TASK TO COMPLETE: Starting at the line that holds "more promise. Health care improvements to", copy every line exactly through the end of the data, and no others.

(Stored entries)

■ ■ ■ ■ ■ ■ ■

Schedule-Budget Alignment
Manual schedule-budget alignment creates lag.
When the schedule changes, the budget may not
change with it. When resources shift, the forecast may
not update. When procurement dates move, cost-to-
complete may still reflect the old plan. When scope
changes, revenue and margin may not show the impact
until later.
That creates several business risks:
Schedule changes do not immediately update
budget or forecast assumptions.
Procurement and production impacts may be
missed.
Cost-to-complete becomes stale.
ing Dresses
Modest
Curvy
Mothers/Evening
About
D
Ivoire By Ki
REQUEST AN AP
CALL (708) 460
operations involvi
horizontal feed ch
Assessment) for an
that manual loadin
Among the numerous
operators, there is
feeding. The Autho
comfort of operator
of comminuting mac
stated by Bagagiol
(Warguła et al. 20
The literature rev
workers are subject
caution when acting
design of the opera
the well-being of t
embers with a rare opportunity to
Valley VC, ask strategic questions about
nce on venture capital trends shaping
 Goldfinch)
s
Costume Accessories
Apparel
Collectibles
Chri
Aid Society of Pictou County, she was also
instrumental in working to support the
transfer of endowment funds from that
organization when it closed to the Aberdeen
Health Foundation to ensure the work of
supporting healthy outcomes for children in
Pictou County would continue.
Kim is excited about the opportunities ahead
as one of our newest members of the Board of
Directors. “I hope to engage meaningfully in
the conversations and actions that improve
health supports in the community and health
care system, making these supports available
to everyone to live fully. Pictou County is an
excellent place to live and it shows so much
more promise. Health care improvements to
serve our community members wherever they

■ ■ ■ ■ ■ ■ ■

TASK RESULT:
more promise. Health care improvements to
serve our community members wherever they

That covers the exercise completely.